I remember there was an article about him in Bicycling magazine. As I recall, Mike Fraysse, who'd been the president of the then USCF and ran the Paris Sport racing team tried to get him to join the team and train him, but I don't think Freddy had a real racing mentality. No harm in that; I didn't have much of a racing mentality either. I hope he's still around and OK (and riding!)

dentaltwin wrote --- " ... I hope he's still around and OK (and riding!)"

Last year's Christmas Card from Freddie indicated that he is still riding but of course not the 50,000 miles a year as in the past.

" ...His American-made Waterford Precision 1250, named "Ruth E-3," is inscribed "Second Time Around the Moon." His mother, who died in 1986, was named Ruth and it's his third bike --43,671 on the odometer... "


He did indeed race under Mike F. but did not have the frame of mind for that riding. We had dissolved our USCF Team long before he raced. Mike F. was given Freddie's 1st 50,000 mile chainrings Plaque and we got his second. Riding with him was a treat in that he could talk under any and all conditions while others gasped for air. I also seem to remember that at the N.Y. Giants Meadowlands Complex he had outperformed Greg LeMond's Ergometer timed/intensity effort.

That's wonderful! I don't know your relationship to Fraysse--I bought a frame from his shop--(Vic was still around)--a custom Dave Moulton--this was right before he headed out west, and I knew and sometimes rode with some of the Paris Sport people. Wouldn't be surprised if you and I knew a lot of the same people.
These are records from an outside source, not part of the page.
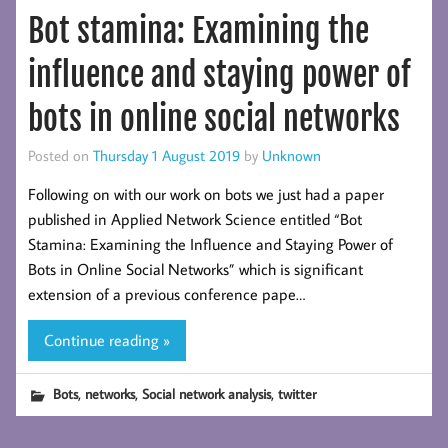
Bot stamina: Examining the
influence and staying power of
bots in online social networks
Posted on
Thursday 1 August 2019
by
Unknown
Following on with our work on bots we just had a paper
published in Applied Network Science entitled “Bot
Stamina: Examining the Influence and Staying Power of
Bots in Online Social Networks” which is significant
extension of a previous conference pape…
Continue reading »
,
,
,
Bots
networks
Social network analysis
twitter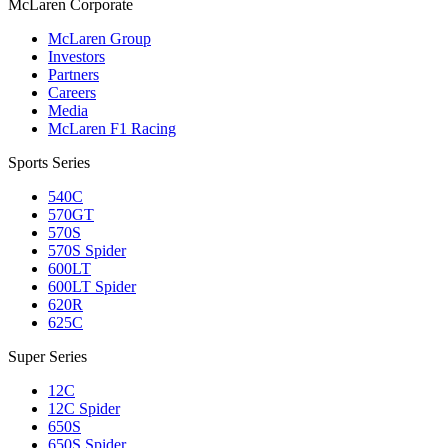
M
c
Laren Corporate
McLaren Group
Investors
Partners
Careers
Media
McLaren F1 Racing
Sports Series
540C
570GT
570S
570S Spider
600LT
600LT Spider
620R
625C
Super Series
12C
12C Spider
650S
650S Spider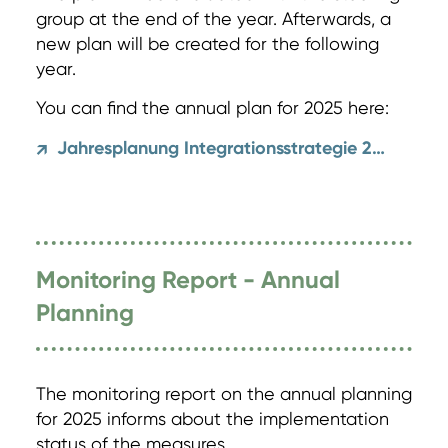
group at the end of the year. Afterwards, a
new plan will be created for the following
year.
You can find the annual plan for 2025 here:
Jahresplanung Integrationsstrategie 2025
↗
Monitoring Report - Annual
Planning
The monitoring report on the annual planning
for 2025 informs about the implementation
status of the measures.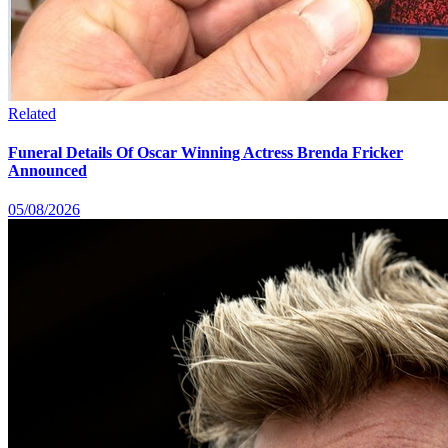
Related
Funeral Details Of Oscar Winning Actress Brenda Fricker
Announced
05/08/2026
Wow thats some mileage. Maybe when I retire :)

TJGuy profile image
TJGuy in reply to treedown

Let me reply with the classic answer intended to be funny so don't get offended "a bike owner".

But really what ever time spend on a bike is good.

I really didn't want people who seldom ride or ride just a little to get concerned about haven ridden a bike and getting PC. There is no proof it's just someone's speculation.

But There are doctors saying there is no proven connection what so ever.

This is a "old man's" disease you don't see young bicyclists getting PC.

Your greatest risk of coming down with advanced PC is your primary care doctor. Period!